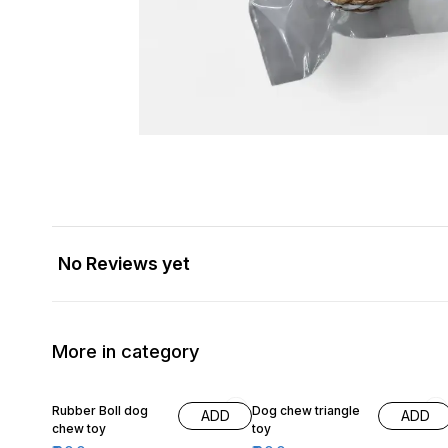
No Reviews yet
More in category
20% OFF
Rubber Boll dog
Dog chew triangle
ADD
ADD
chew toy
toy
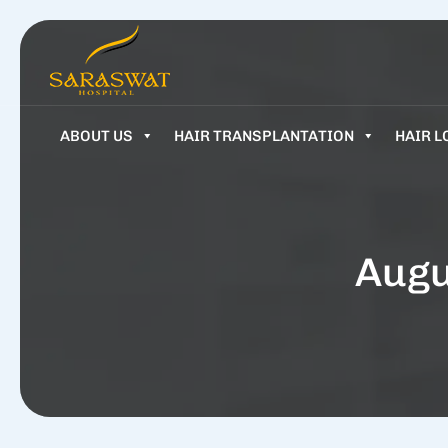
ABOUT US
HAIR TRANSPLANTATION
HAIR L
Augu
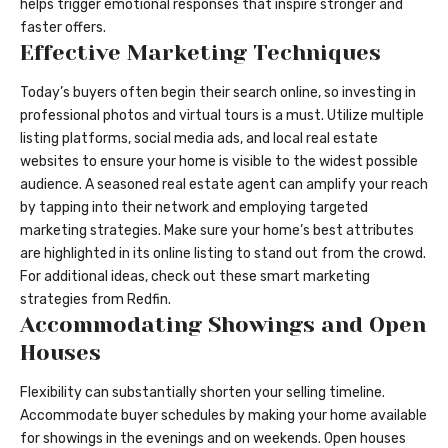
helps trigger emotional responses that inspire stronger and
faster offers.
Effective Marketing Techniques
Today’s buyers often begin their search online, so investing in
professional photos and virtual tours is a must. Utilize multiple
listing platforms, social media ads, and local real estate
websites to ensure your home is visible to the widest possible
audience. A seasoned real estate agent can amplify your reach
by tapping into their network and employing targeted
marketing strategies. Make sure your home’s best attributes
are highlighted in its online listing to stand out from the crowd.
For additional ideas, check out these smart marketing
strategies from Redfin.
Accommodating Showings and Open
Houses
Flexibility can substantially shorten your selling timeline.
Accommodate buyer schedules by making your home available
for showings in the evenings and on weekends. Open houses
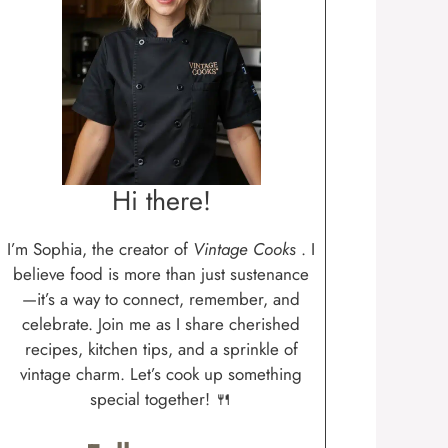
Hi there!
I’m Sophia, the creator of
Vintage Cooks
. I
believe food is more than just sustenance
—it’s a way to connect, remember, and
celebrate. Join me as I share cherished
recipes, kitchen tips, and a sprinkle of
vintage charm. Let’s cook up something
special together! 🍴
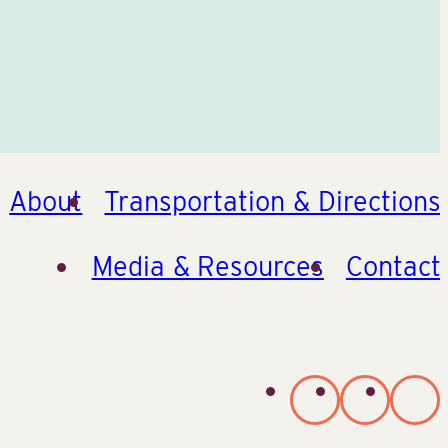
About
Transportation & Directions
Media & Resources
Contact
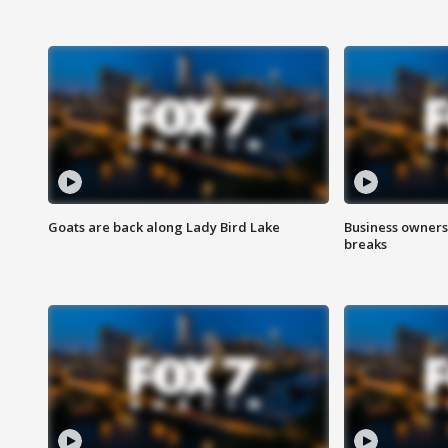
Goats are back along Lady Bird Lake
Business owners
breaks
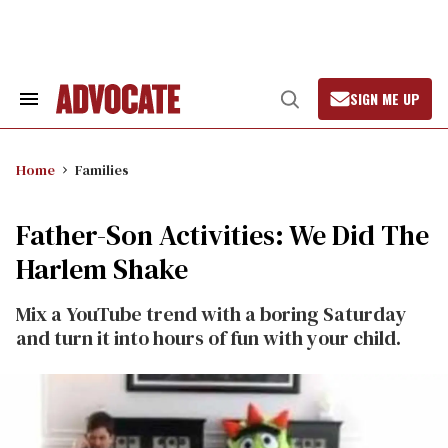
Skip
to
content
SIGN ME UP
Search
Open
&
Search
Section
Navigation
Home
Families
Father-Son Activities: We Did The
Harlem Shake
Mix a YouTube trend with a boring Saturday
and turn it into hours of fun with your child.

━━━━━━━━━━━━━━━━━━━━━━━━━━━━━━

### Exercise directions
Transcribe exactly the lines that go from the one holding "Vintage Cooks" through the last line of the entries, both included, and nothing besides them. Do not include any pictures.

### Task solution
Vintage Cooks
. I
believe food is more than just sustenance
—it’s a way to connect, remember, and
celebrate. Join me as I share cherished
recipes, kitchen tips, and a sprinkle of
vintage charm. Let’s cook up something
special together! 🍴
About
Transportation & Directions
Media & Resources
Contact
Goats are back along Lady Bird Lake
Business owners
breaks
Skip
to
content
SIGN ME UP
Search
Open
&
Search
Section
Navigation
Home
Families
Father-Son Activities: We Did The
Harlem Shake
Mix a YouTube trend with a boring Saturday
and turn it into hours of fun with your child.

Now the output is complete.